‘Queenstown Inc’ backs council shake-up


A body representing Queenstown’s business community has swung in behind a council restructure – but with a warning.

Queenstown Chamber of Commerce chief executive Ann Lockhart today released a statement commending Queenstown Lakes District Council for undertaking its recent review with its aim of providing cost-savings and efficiencies for ratepayers.

The business community supports the proactive stance council has taken, she says, adding feedback from Queenstown businesses is the review is overdue and essential for the future direction of the district.

“The review is a very positive step and the chamber is optimistic about the potential efficiencies and improved services which will benefit the whole community, which is after all the Queenstown Lakes District Council’s chief funder.
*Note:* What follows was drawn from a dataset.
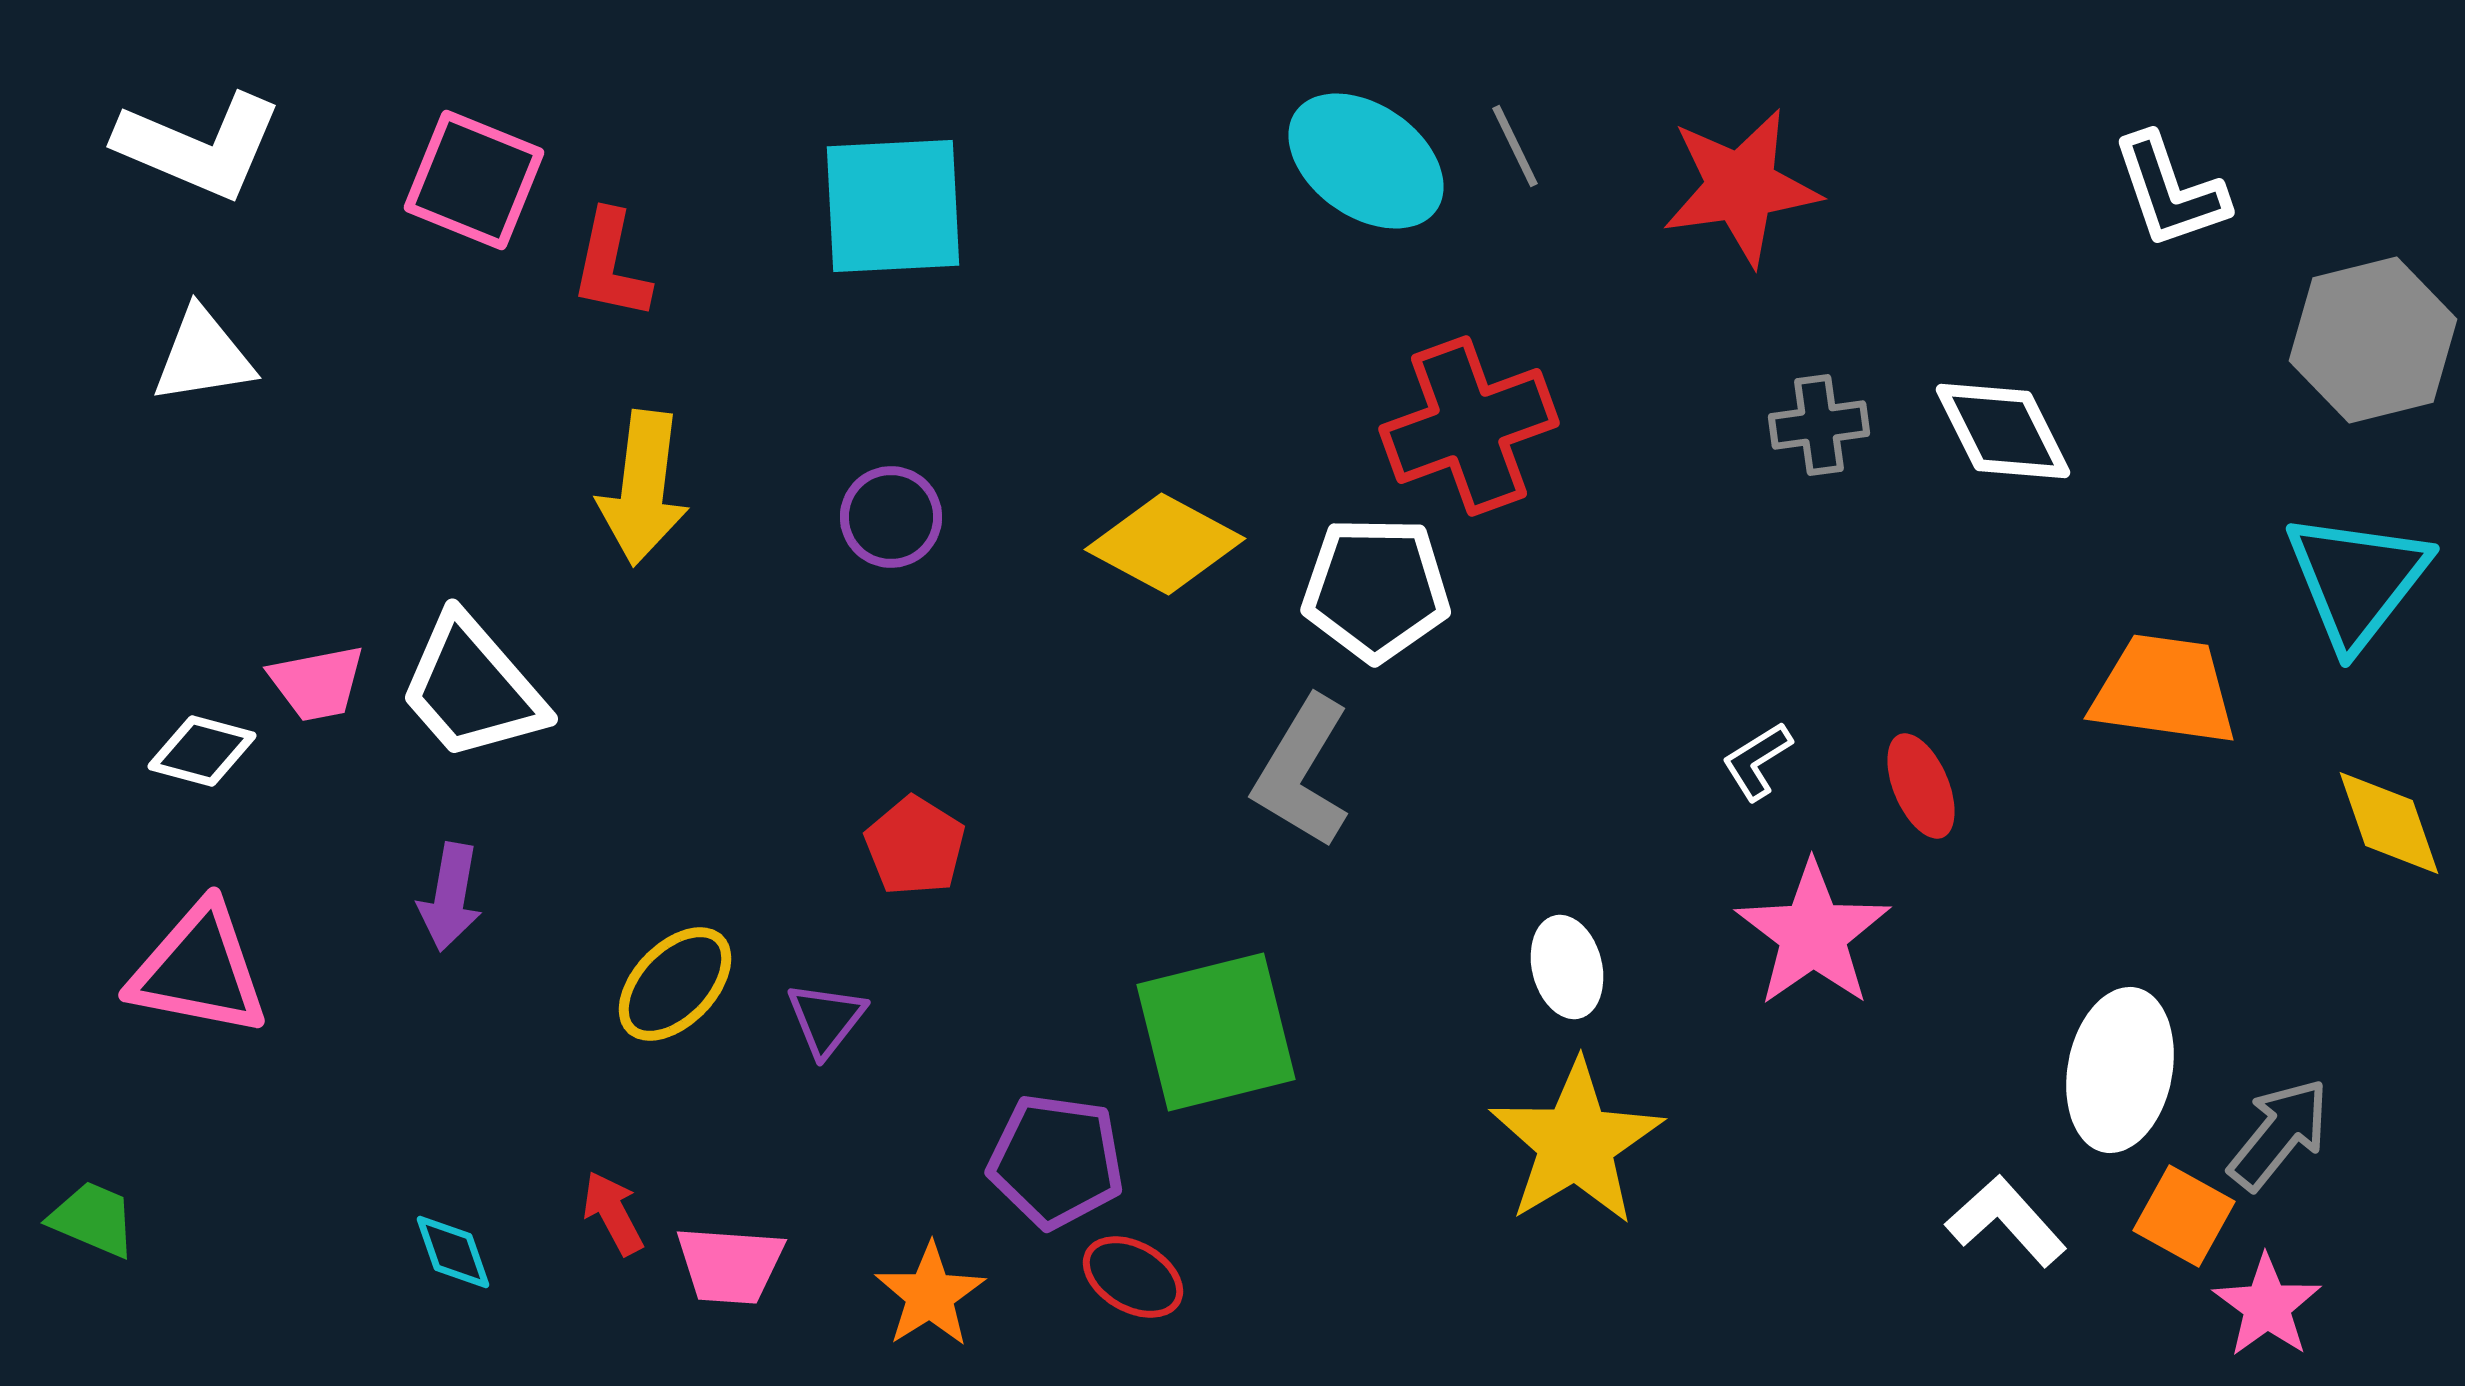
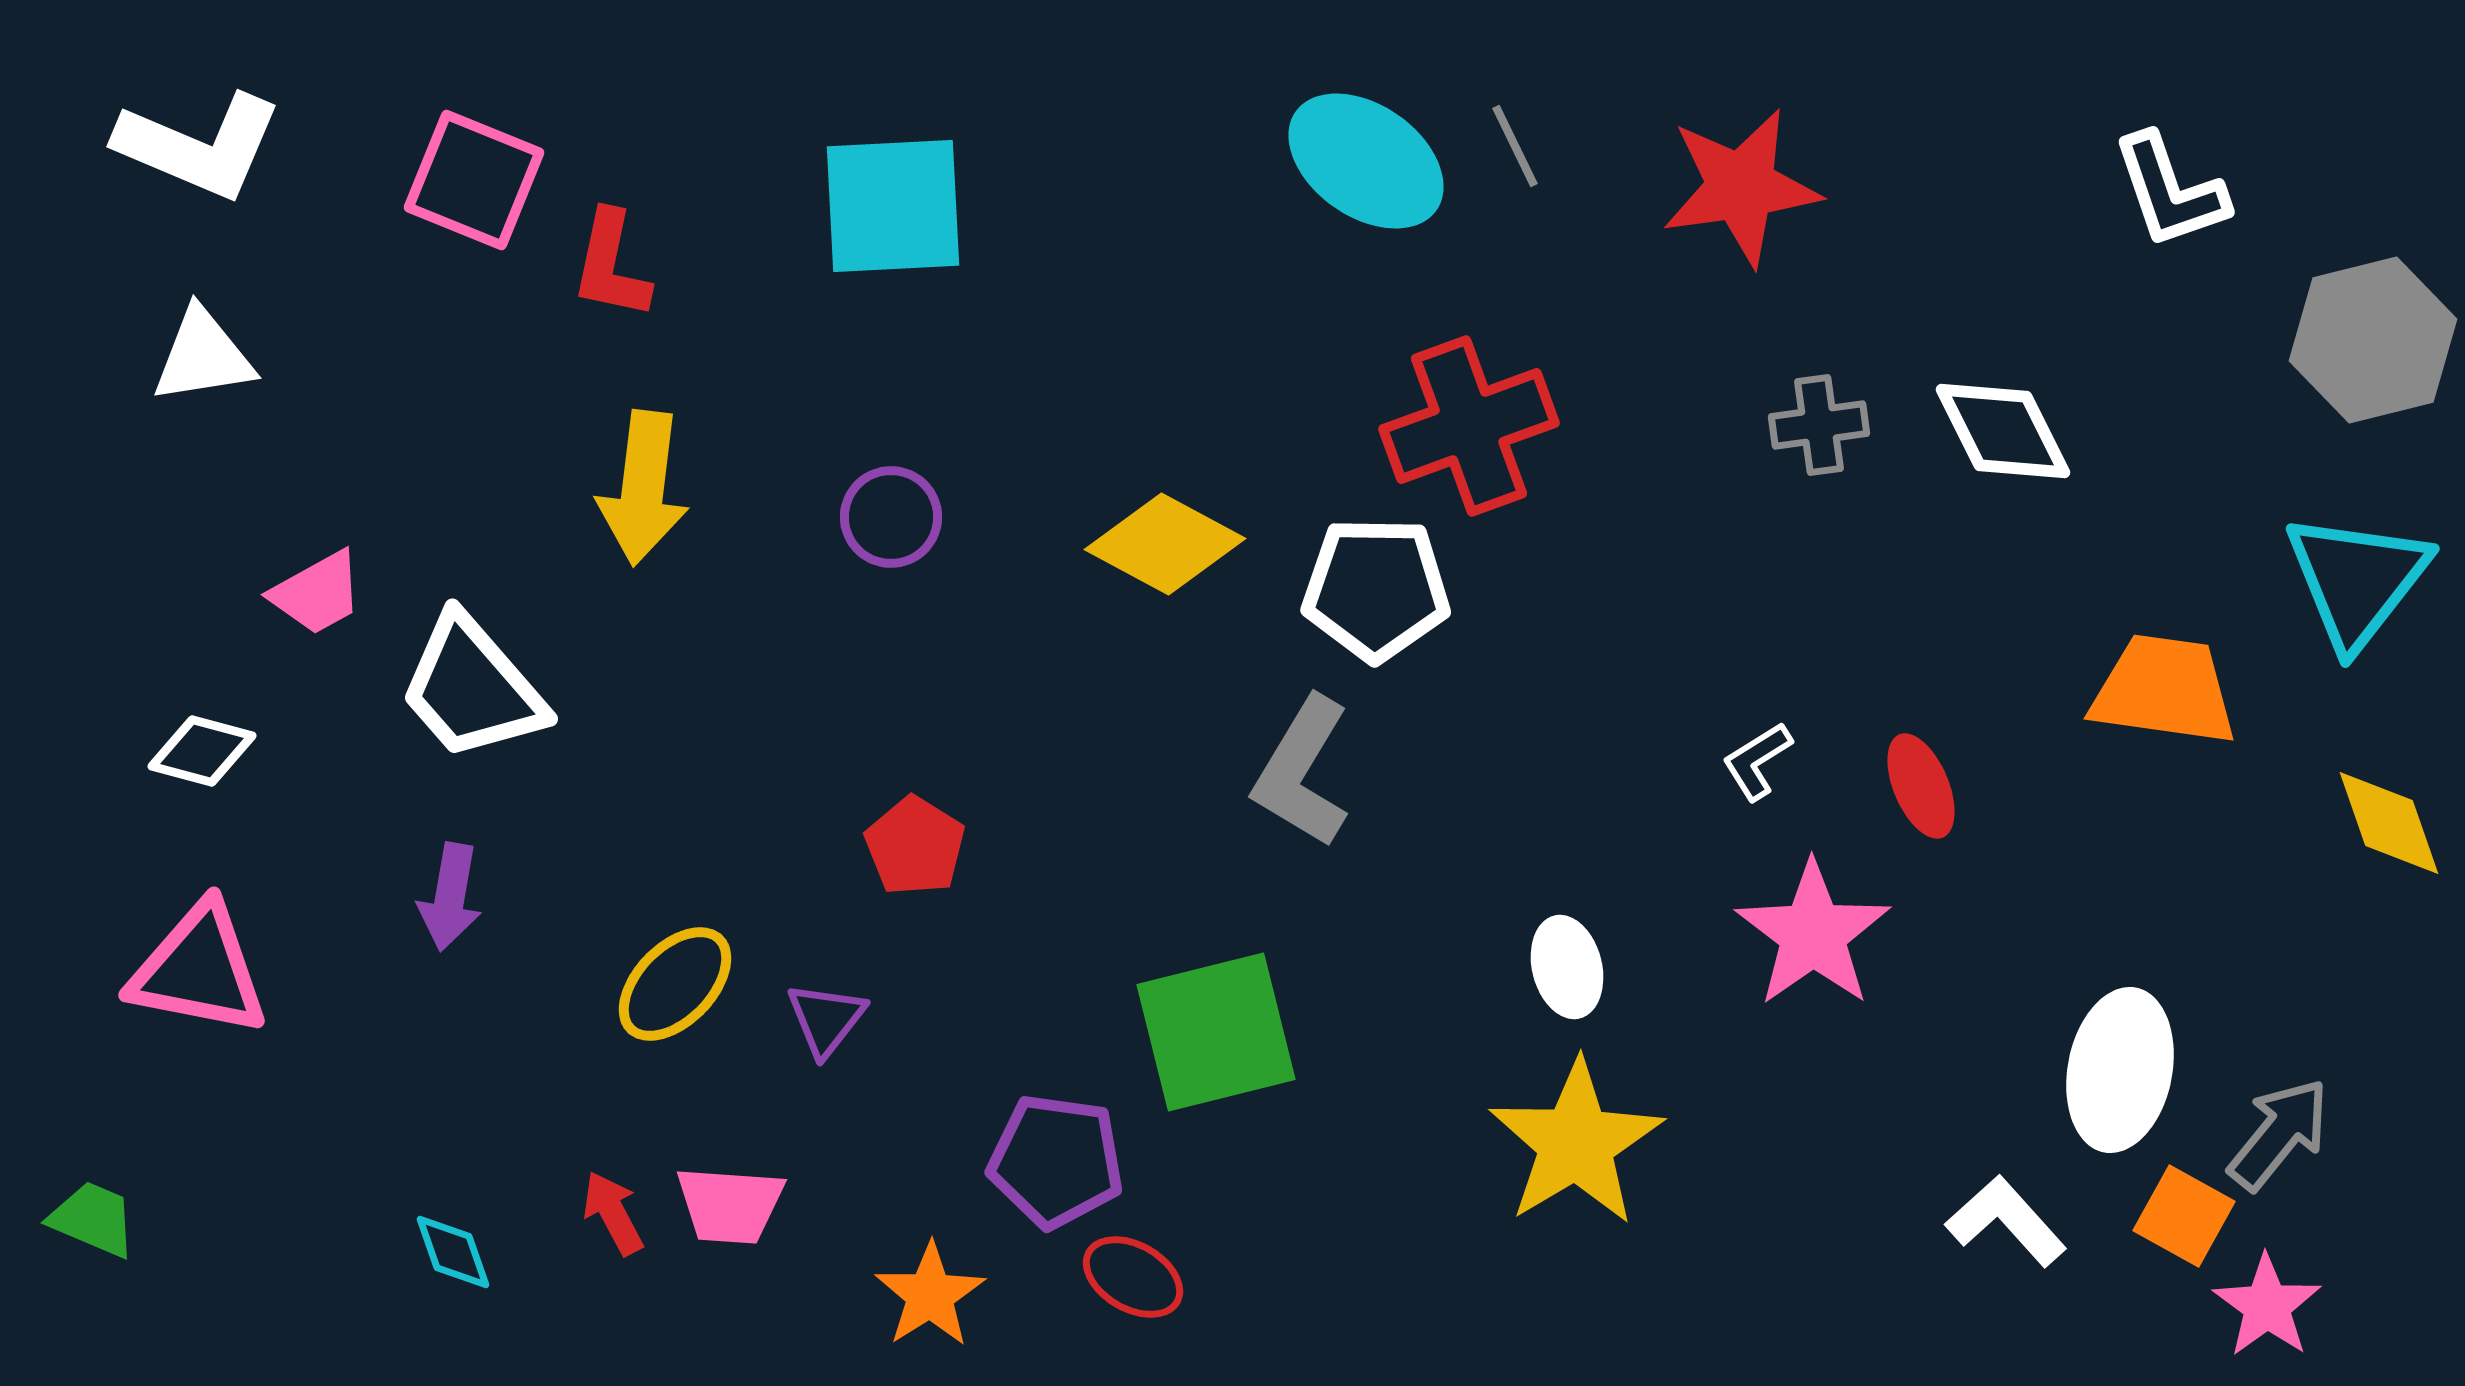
pink trapezoid at (317, 683): moved 90 px up; rotated 18 degrees counterclockwise
pink trapezoid at (730, 1265): moved 60 px up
“It is refreshing to see the leadership which is being shown by the council. The chamber firmly believes that organisational reviews should be carried out in local government, just as businesses regularly do, to continually improve the service which the council delivers.”

The chamber appreciates it’s an unsettling period for council staff and their families and hopes any changes will be as seamless as possible, Lockhart says.

“It’s better however to make fundamental changes now, as the review suggests, with the idea of rebuilding the council team as required and where it is appropriate.”

Lockhart warns service levels shouldn’t be compromised in a bid to reduce costs only.

“People are more concerned about good service than saving money and it is vital the council doesn’t try to save money for the sake of it, particularly with the district continuing to grow.

“Similarly there needs to be as little disruption as possible during the implementation of the review.”

A final report into the restructure, released last week, estimates total job losses of just over 36 fulltime equivalents, contributing to savings of between $2-$3 million annually in the short to medium term.

The review’s major changes include disestablishing arms-length organisations Lakes Environmental and Lakes Leisure and bringing their functions back in-house, emphasising council’s focus on customer service and employing an in-house legal advisory team - a first for the council.